Trying to understand why output of nn.Linear (for output layer) isn't retaining

Here is some code for reference, but I’m trying to understand why the output of the final linear layer gives None for the grad. The final layer of weights will give me a gradient, but I’d consider the result of the final layer would be considered a leaf node. I’m also trying to understand exactly what is happening when in the second to last line of my forward function, it seems like the linear layer is creating a new tensor, but it seems like the gradients are not being retained. However, even when I call .retain_graph_() to the final computation in forward() it still returns None for the gradient. It does work when I make a copy of the tensor and set retain_graph to True (don’t quite understand why I can’t alter the original tensor in the desired way).
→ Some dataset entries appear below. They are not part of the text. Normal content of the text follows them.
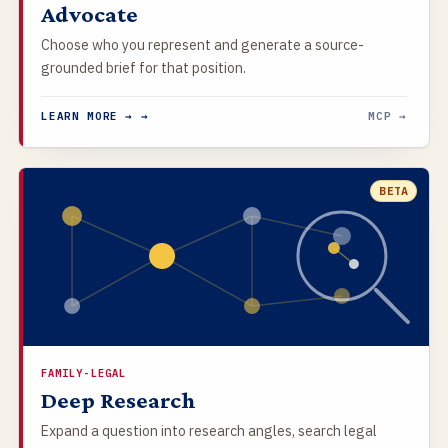
Advocate
Choose who you represent and generate a source-
grounded brief for that position.
LEARN MORE → →
MCP →
BETA
FAMILY-LEGAL
Deep Research
Expand a question into research angles, search legal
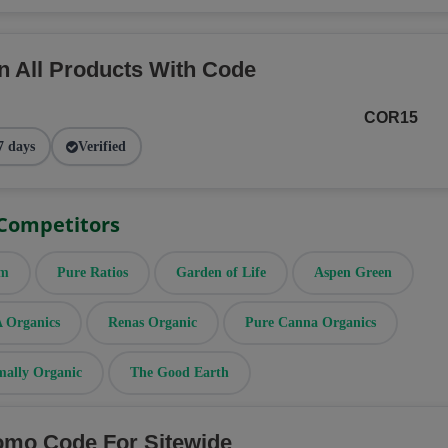
n All Products With Code
COR15
7 days
Verified
 Competitors
rm
Pure Ratios
Garden of Life
Aspen Green
Organics
Renas Organic
Pure Canna Organics
mally Organic
The Good Earth
omo Code For Sitewide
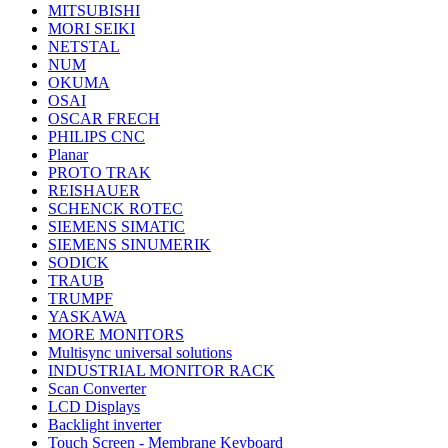
MITSUBISHI
MORI SEIKI
NETSTAL
NUM
OKUMA
OSAI
OSCAR FRECH
PHILIPS CNC
Planar
PROTO TRAK
REISHAUER
SCHENCK ROTEC
SIEMENS SIMATIC
SIEMENS SINUMERIK
SODICK
TRAUB
TRUMPF
YASKAWA
MORE MONITORS
Multisync universal solutions
INDUSTRIAL MONITOR RACK
Scan Converter
LCD Displays
Backlight inverter
Touch Screen - Membrane Keyboard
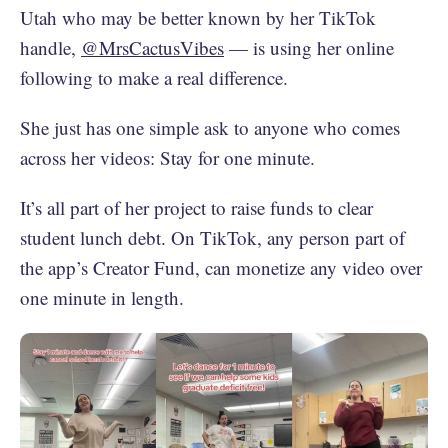
Utah who may be better known by her TikTok
handle,
@MrsCactusVibes
— is using her online
following to make a real difference.
She just has one simple ask to anyone who comes
across her videos: Stay for one minute.
It’s all part of her project to raise funds to clear
student lunch debt. On TikTok, any person part of
the app’s Creator Fund, can monetize any video over
one minute in length.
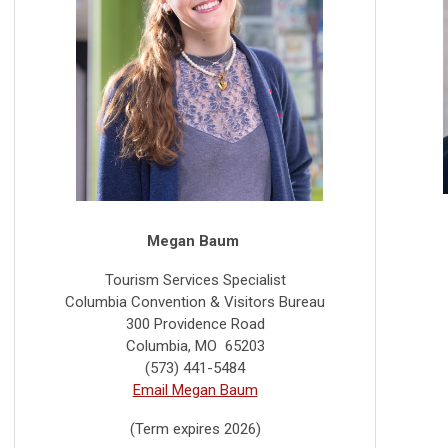
Megan Baum
Tourism Services Specialist
Columbia Convention & Visitors Bureau
300 Providence Road
Columbia, MO 65203
(573) 441-5484
Email Megan Baum
(Term expires 2026)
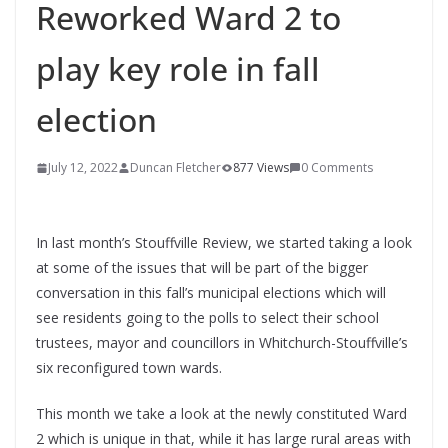
Reworked Ward 2 to
play key role in fall
election
July 12, 2022
Duncan Fletcher
877 Views
0 Comments
In last month’s Stouffville Review, we started taking a look
at some of the issues that will be part of the bigger
conversation in this fall’s municipal elections which will
see residents going to the polls to select their school
trustees, mayor and councillors in Whitchurch-Stouffville’s
six reconfigured town wards.
This month we take a look at the newly constituted Ward
2 which is unique in that, while it has large rural areas with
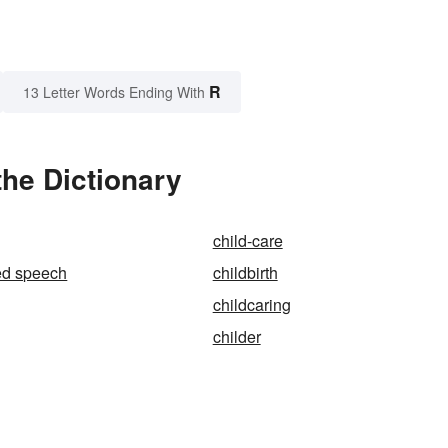
R
13 Letter Words Ending With
the Dictionary
child-care
ted speech
childbirth
childcaring
childer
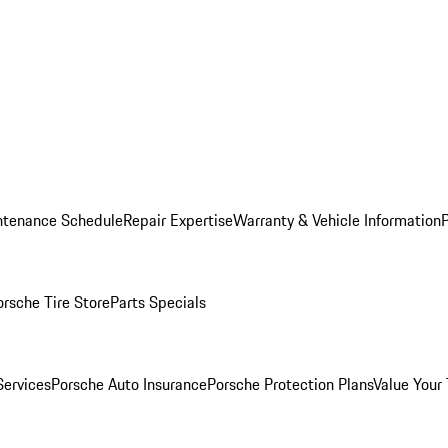
ntenance Schedule
Repair Expertise
Warranty & Vehicle Information
orsche Tire Store
Parts Specials
Services
Porsche Auto Insurance
Porsche Protection Plans
Value Your 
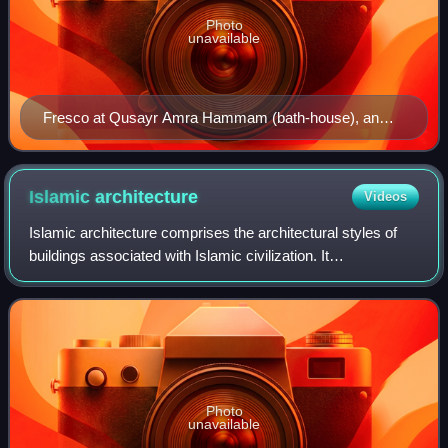
Photo
unavailable
Fresco at Qusayr Amra Hammam (bath-house), an
example of Umayyad art from Jordan, 8th century
Islamic
architecture
Videos
Islamic architecture comprises the architectural styles of
buildings associated with Islamic civilization. It
encompasses both secular and religious styles from the
early history of Islam to the prese
Photo
unavailable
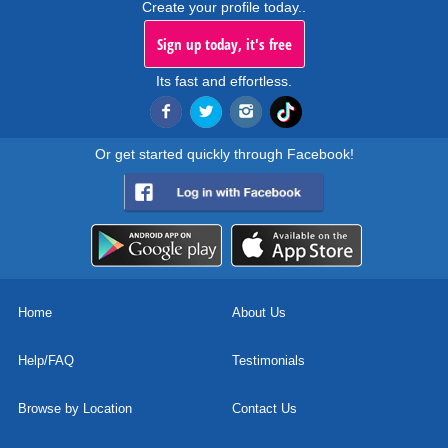
Create your profile today..
Sign up today, it's free
Its fast and effortless.
Or get started quickly through Facebook!
Home
About Us
Help/FAQ
Testimonials
Browse by Location
Contact Us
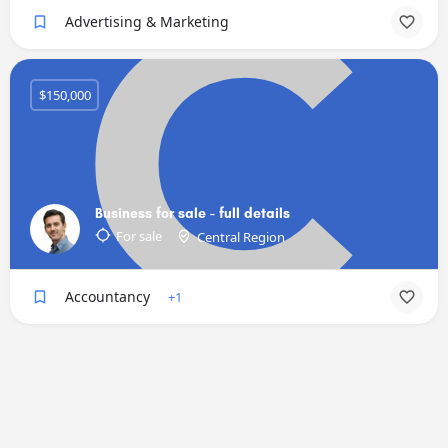
Advertising & Marketing
$150,000
Business for sale - full details
For sale
Central Region
Accountancy
+1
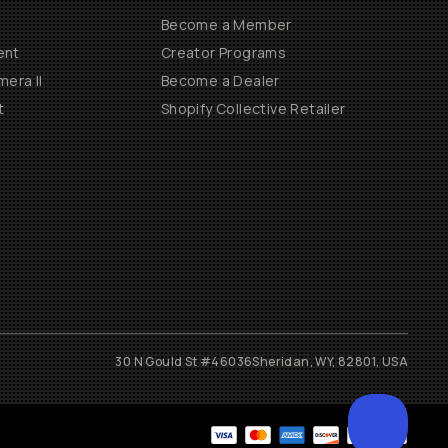
Become a Member
ent
Creator Programs
era II
Become a Dealer
t
Shopify Collective Retailer
30 N Gould St #46036
Sheridan, WY, 82801, USA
I’d really appreciate some help with this!

if torch.cuda.is_available():
    device = torch.device('cuda')
else:
    device = torch.device('cpu')
type = torch.float
args = {'device': device, 'dtype': type}

class SingleRNN(nn.Module):
    def __init__(self, n_inputs, n_outputsize):
        super(SingleRNN, self).__init__()

        numHU = 2
        bias = False

        self.Wxh = nn.Linear(
            in_features=n_inputs, out_features=numHU , bias=bias)

        self.Whh = nn.Linear(
            in_features=numHU + self.Wxh.out_features, out_features=numHU , bias=bias)
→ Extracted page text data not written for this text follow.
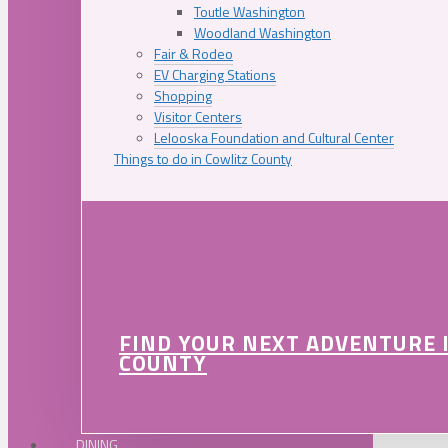
Toutle Washington
Woodland Washington
Fair & Rodeo
EV Charging Stations
Shopping
Visitor Centers
Lelooska Foundation and Cultural Center
Things to do in Cowlitz County
FIND YOUR NEXT ADVENTURE 
COUNTY
DINING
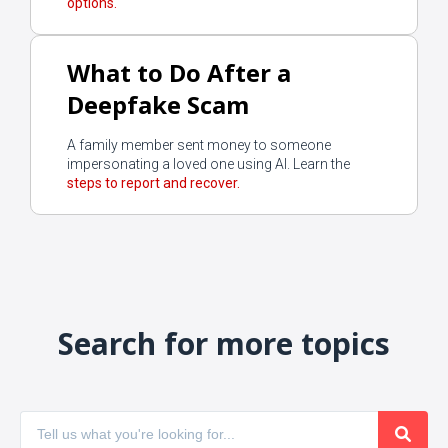
options.
What to Do After a
Deepfake Scam
A family member sent money to someone
impersonating a loved one using AI. Learn the
steps to report and recover.
Search for more topics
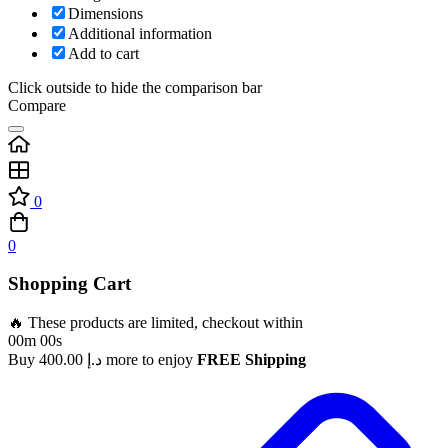
Dimensions
Additional information
Add to cart
Click outside to hide the comparison bar
Compare
0
0
Shopping Cart
🔥 These products are limited, checkout within
00m 00s
Buy
400.00
د.إ
more to enjoy
FREE Shipping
        self.Why = nn.Linear(
            in_features=numHU , out_features=n_outputsize, bias=bias)

    def forward(self, X0, H0):
        self.L0_X= self.Wxh(X0)
        self.L1_H = self.Whh(torch.cat((self.L0_X, H0), dim=1))
        self.L2_Y = self.Why(self.L1_H) # so what is happening here, self.L1_H is a tensor that's being passed to the forward function of a Linear layer (does this by default initialize the output to not retain the gradient even though it is a leaf node), the same behavior occurs when i set this line to: self.Why(self.L1_H).retain_graph_(True). However, this works self.L2_Y = tensor(self.Why(self.L1_H), retain_graph=True) and gives the desired gradient, why does altering the existing tensor output not work, why do I need to make a new copy? 
        return self.L2_Y, self.L1_H


def main():
    torch.manual_seed(999)
    cudnn.benchmark = True

    N_INPUT = 4
    N_OUTPUTSIZE = 1

    X0 = torch.tensor([[0, 1, 2, 0]],
                      **args)  # t=0 => 4 X 4

    H0 = torch.tensor([[0, 0,]],
                      **args)  # initialize hidden state to 0's

    Ytarg = torch.tensor([[1]], **args)

    model = SingleRNN(N_INPUT, N_OUTPUTSIZE).cuda()
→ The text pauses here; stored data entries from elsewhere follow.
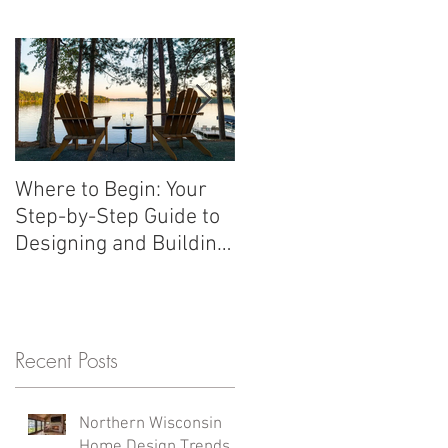
n trends shaping custom homes
Where to Begin: Your
Should we wait to
Step-by-Step Guide to
build?
Designing and Building
a Custom Home in
Northern Wisconsin
Recent Posts
Northern Wisconsin
Home Design Trends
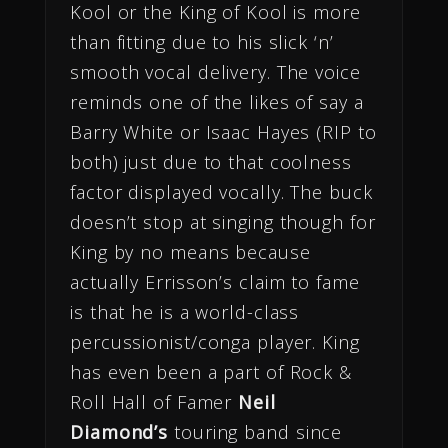
Kool or the King of Kool is more
than fitting due to his slick ‘n’
smooth vocal delivery. The voice
reminds one of the likes of say a
Barry White or Isaac Hayes (RIP to
both) just due to that coolness
factor displayed vocally. The buck
doesn’t stop at singing though for
King by no means because
actually Errisson’s claim to fame
is that he is a world-class
percussionist/conga player. King
has even been a part of Rock &
Roll Hall of Famer
Neil
Diamond’s
touring band since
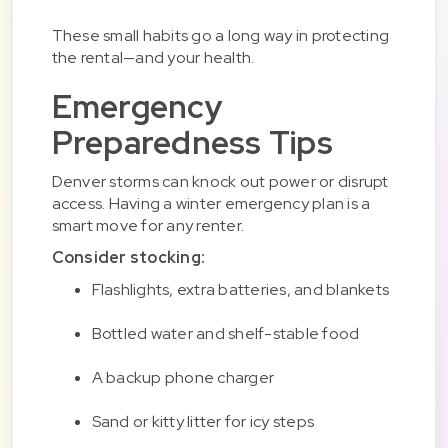
These small habits go a long way in protecting
the rental—and your health.
Emergency
Preparedness Tips
Denver storms can knock out power or disrupt
access. Having a winter emergency plan is a
smart move for any renter.
Consider stocking:
Flashlights, extra batteries, and blankets
Bottled water and shelf-stable food
A backup phone charger
Sand or kitty litter for icy steps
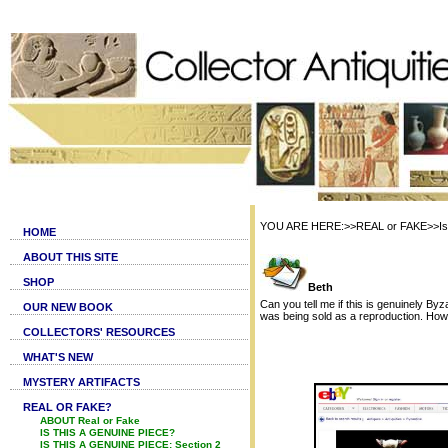
YOU ARE HERE:>>REAL or FAKE>>Is th
HOME
ABOUT THIS SITE
SHOP
Beth
Can you tell me if this is genuinely By
OUR NEW BOOK
was being sold as a reproduction. How
COLLECTORS' RESOURCES
WHAT'S NEW
MYSTERY ARTIFACTS
REAL OR FAKE?
ABOUT Real or Fake
IS THIS A GENUINE PIECE?
IS THIS A GENUINE PIECE: Section 2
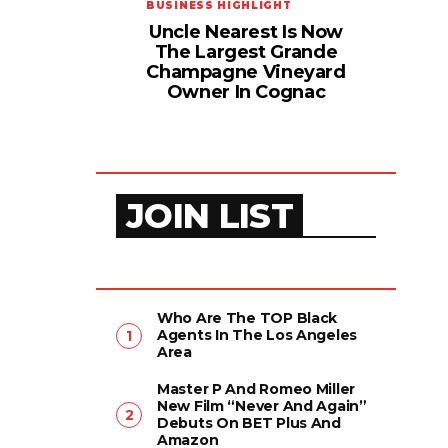
BUSINESS HIGHLIGHT
Uncle Nearest Is Now
The Largest Grande
Champagne Vineyard
Owner In Cognac
JOIN LIST
Who Are The TOP Black
Agents In The Los Angeles
Area
Master P And Romeo Miller
New Film “Never And Again”
Debuts On BET Plus And
Amazon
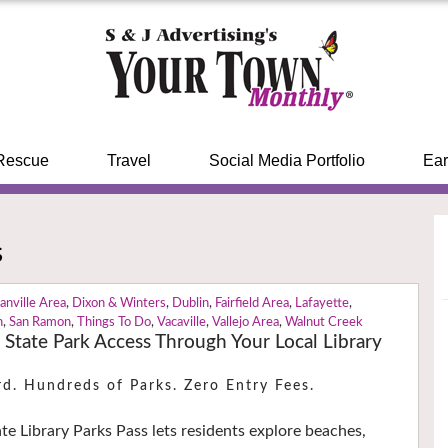
Rescue
Travel
Social Media Portfolio
Ear
s
anville Area
,
Dixon & Winters
,
Dublin
,
Fairfield Area
,
Lafayette
,
n
,
San Ramon
,
Things To Do
,
Vacaville
,
Vallejo Area
,
Walnut Creek
a State Park Access Through Your Local Library
rd. Hundreds of Parks. Zero Entry Fees.
ate Library Parks Pass lets residents explore beaches,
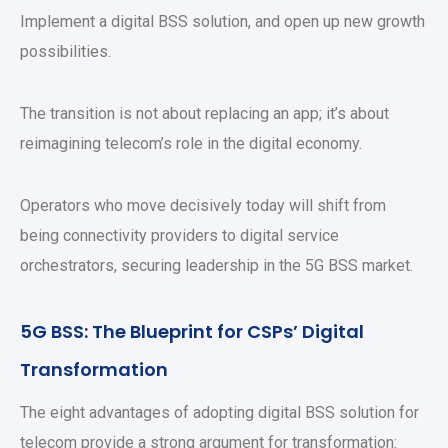
Implement a digital BSS solution, and open up new growth
possibilities.
The transition is not about replacing an app; it’s about
reimagining telecom’s role in the digital economy.
Operators who move decisively today will shift from
being connectivity providers to digital service
orchestrators, securing leadership in the 5G BSS market.
5G BSS: The Blueprint for CSPs’ Digital
Transformation
The eight advantages of adopting digital BSS solution for
telecom provide a strong argument for transformation:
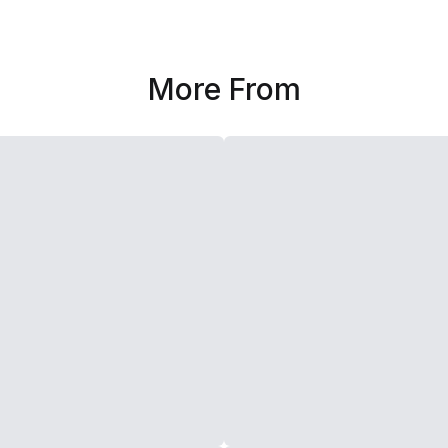
More From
    criterion = nn.MSELoss()
    optimizer = torch.optim.SGD(model.parameters(), lr=0.01)

    for i in range(1):
        parameters = model.parameters()

        Y_out, H0 = model.forward(X0, H0)

        loss = criterion.forward(input=Y_out, target=Ytarg)
        loss.backward(retain_graph=True)
        optimizer.step()
        print (model.L2_Y.grad) #->prints None 


if __name__ == "__main__":
    main()